Bochukova EG, Huang N, Keogh J, et al. (2010). Large, rare chromosomal deletions associated with severe early-onset obesity. Nature. (463) 666-670.
In this paper, Bochukova et al. identify several rare copy number variants recurrent in obese people but absent, or at much lower prevalence, in controls. Five patients had overlapping deletions on chromosome 16p11.2. Those deletions were also found in two of 7,366 controls. In three patients, the deletion co-segregated with severe obesity. All 16p11.2 deletions encompass several genes but include SH2B1, which is known to be involved in leptin and insulin signaling. Deletion carriers exhibited hyperphagia and severe insulin resistance disproportionate to the degree of obesity. Copy number variation contributes to the genetic architecture of obesity, the authors conclude.
Type 2 Diabetes
Maeda S, Kobayashi M, Araki S, Babazono T, et al. (2010). A single nucleotide polymorphism within the acetyl-coenzyme A carboxylase beta gene is associated with proteinuria in patients with type 2 diabetes. PLoS Genetics. 6(2): e1000842.
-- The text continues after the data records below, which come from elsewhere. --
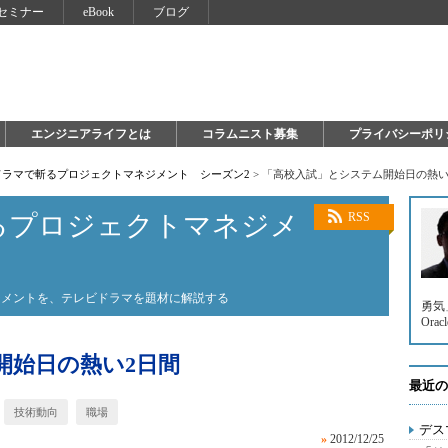
セミナー
eBook
ブログ
エンジニアライフとは
コラムニスト募集
プライバシーポリ
ドラマで斬るプロジェクトマネジメント シーズン2
>
「高校入試」とシステム開始日の熱い
るプロジェクトマネジメ
RSS
ジメントを、テレビドラマを題材に解説する
勇気
Orac
開始日の熱い2日間
最近の
技術動向
職場
デス
»
2012/12/25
This paper describes a large-scale association study of 1,312 Japanese people with type 2 diabetes using SNPs from a Japanese database. From it, the authors found that the T-allele of ACACB rs2268388 is -associated with diabetic nephropathy. The authors also show that the association is consistently observed in patients with type 2 diabetes and proteinuria across different ethnic groups, including populations of European descent. Diabetic nephropathy is a leading cause of end-stage renal disease and affects life expectancy in people with type 2 diabetes.
Single Amino Acid Repeats
Haerty W, Golding GB. Genome-wide evidence for selection acting on single amino acid repeats. (2010). Genome Research. (20) 2.
In this paper, Haerty and Golding describe a test that evaluates the effect of splicing on the structure of homo-polymer sequences in relation to the splicing pattern in which they are found. They report observing a significant relationship between alternative splicing and homopolymer sequences with alternatively spliced genes being enriched in number and length. In addition, the authors observed lower codon diversity and longer homocodons, which they argue suggests a balance between slippage and point mutations linked to the constraints imposed by selection.
Assay for MRSA and MSSA
Muson E, Kramme T, Culver A, Hryciuk JE, and Schell RF. (2010). Cost-effective modification of a commercial PCR assay for detection of methicillin-resistant/susceptible staphylococcus aureus from positive blood cultures. Journal of Clinical Micro-biology. doi:10.1128/JCM.02463-0.
In this paper, Muson and his colleagues address the inherent expense of molecular diagnostics that may prevent laboratories from utilizing real-time PCR to detect methicillin-resistant Staphylococcus aureus and methicillin-susceptible S. aureus in clinical bacteremia. The authors describe how they modified a commercial RT-PCR assay and reduced their reagent expenditures by roughly 20 percent. They suggest that clinical diagnostic laboratories use RT-PCR to detect MRSA and MSSA.